Arts

At these Montreal festivals, it's the robots' art world — we're just living in it

How machines perceive and create art is one of the questions raised at two festivals at expansive Montreal gallery Arsenal Contemporary Art. The 17th International Digital Arts Festival, Elektra (http://bianmontreal.ca/elektra) presents machines in performance mode, June 1-5, while a concomitant show, the International Digital Art Biennial (BIAN) (http://bianmontreal.ca/en/bian) offers some 30 digitally created exhibits, June 3-July 3.

Sibling festivals Elektra and BIAN showcase digital art by machines, and for them

Louis-Philippe Demers and Bill Vorn's Inferno, where spectators wear exoskeletons on their upper body, controlled by computers making them dance involuntarily. (Photo: Gregory Bohnenblust)

Beauty is in the eye of the beholder, but what if the beholder is a machine?

How machines perceive and create art is one of the questions raised at two festivals beginning this week at expansive Montreal gallery Arsenal Contemporary Art. The 17th International Digital Arts Festival, Elektra presents machines in performance mode, while a concomitant show, the International Digital Art Biennial (BIAN) offers some 30 digitally created exhibits.

In 'dreaming,'  the machine tries to predict itself.- Ben Bogart, artist

"BIAN's theme this year is 'Art made by machines, for machines,'" said Elektra-BIAN founder, Alain Thibault, an electronic music artist. "The visual arts world is going through a transition to a generation of artists that isn't afraid of using digital means to make art. The shock of digital art is fading."

Fading, perhaps, but Elektra and BIAN still have surprises.

Watching and Dreaming (2001: A Space Odyssey), 2014. Installation overview. (Ben Bogart)

In Watching and Dreaming (2001: A Space Odyssey), Ben Bogart, a Vancouver computational artist, has designed a machine that observes Stanley Kubrick's classic 1968 movie about astronauts confronting an out-of-control computer. On a screen, spectators see successive still frames from the movie, while on an adjoining screen, they see how the machine perceives the same frame.

Using complex software algorithms, the machine not only sees the frame image, but starts to restructure it in a way analogous to how people choose to focus on different parts of the same picture.
Watching and Dreaming (2001: A Space Odyssey), 2014. Detail of frame #7714. (Ben Bogart)

"There are some moments of synchronicity when both images are the same.  But some subtle movements (in the frame image) lead the machine's mind to wander," said Bogart. "The machine breaks every frame into separate pieces, where each piece has uniform colour features, which it tries to group by their similarity. These become a form of syntax with which images can be made. Finally, in 'dreaming,'  the machine tries to predict itself. It asks, 'This is what I'm seeing — what can I expect to happen next?' "

Over the course of the two-hour presentation, the machine creates its own movie. Observing the computer-generated images for a while can induce something like a trance, said Bogart.

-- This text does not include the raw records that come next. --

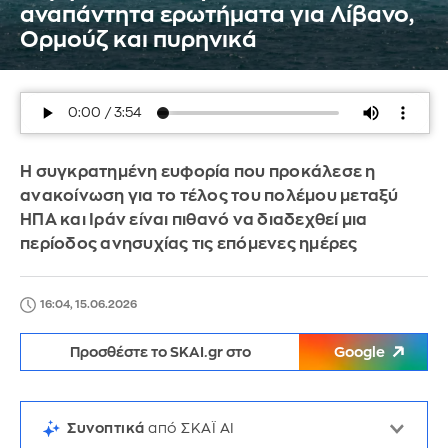
αναπάντητα ερωτήματα για Λίβανο,
Ορμούζ και πυρηνικά
Η συγκρατημένη ευφορία που προκάλεσε η
ανακοίνωση για το τέλος του πολέμου μεταξύ
ΗΠΑ και Ιράν είναι πιθανό να διαδεχθεί μια
περίοδος ανησυχίας τις επόμενες ημέρες
16:04, 15.06.2026
Προσθέστε το SKAI.gr στο
Google
Συνοπτικά
από ΣΚΑΪ AI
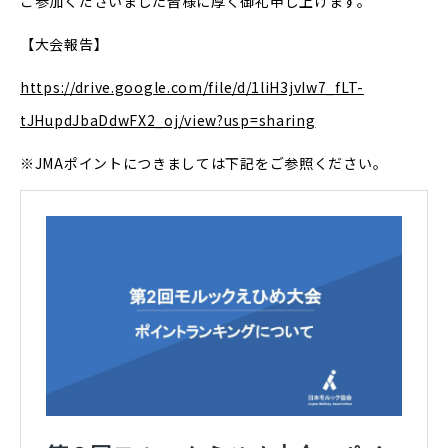
ご参加くださいました皆様に厚く御礼申し上げます。
【大会報告】
https://drive.google.com/file/d/1liH3jvIw7_fLT-
tJHupdJbaDdwFX2_oj/view?usp=sharing
※JMAポイントにつきましては下記をご参照ください。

"It's difficult to focus on individual features. You just let the images wash over you."

A trance of a different kind overwhelms participants in Bill Vorn's Inferno, one of Elektra's main attractions. Just before each hour-long show, about 20 volunteer spectators don 12-kilogram aluminum exoskeletons over their upper bodies. A long, flexible pneumatic tube pumps compressed air into the suit. When the techno music starts, participants are able to move their legs freely, but the suits control their arm movements.

Louis-Philippe Demers and Bill Vorn's Inferno. (Photo: Gregory Bohnenblust)

"Previously, people would look at what a robot was doing. Now that the robot is installed on the viewer's body, the viewer becomes the machine. It creates a totally different dynamic," said Vorn, a Montreal media artist who created Inferno with his long-time collaborator in robotic, interactive installations, Louis-Philippe Demers.

Sometimes the techno music has a strict rhythm, sometimes the rhythm is syncopated. At the computer controls, Vorn can make the group perform the same gestures or program gestures individually.

"It's interesting for the participants to be dancing while at the same time being controlled."

Vorn expected his Inferno, like Dante's, to be an uncomfortable experience.

"It didn't turn out to be so hellish. People seem to enjoy being part of the show. Most say that they went into a sort of trance being controlled by something outside, which becomes something inside."

Thibault insists that BIAN and Elektra exhibiters are artists, not simply techno-wizards.

"We distinguish digital creativity from digital creation. Digital creativity makes entertainment. Digital creation uses digital means as seriously as any contemporary artist, and questions those means. It questions our very relation to digital activity."

Elektra: 17th International Digital Art Festival. Wed, June 1-Sun, June 5. Montreal, various venues.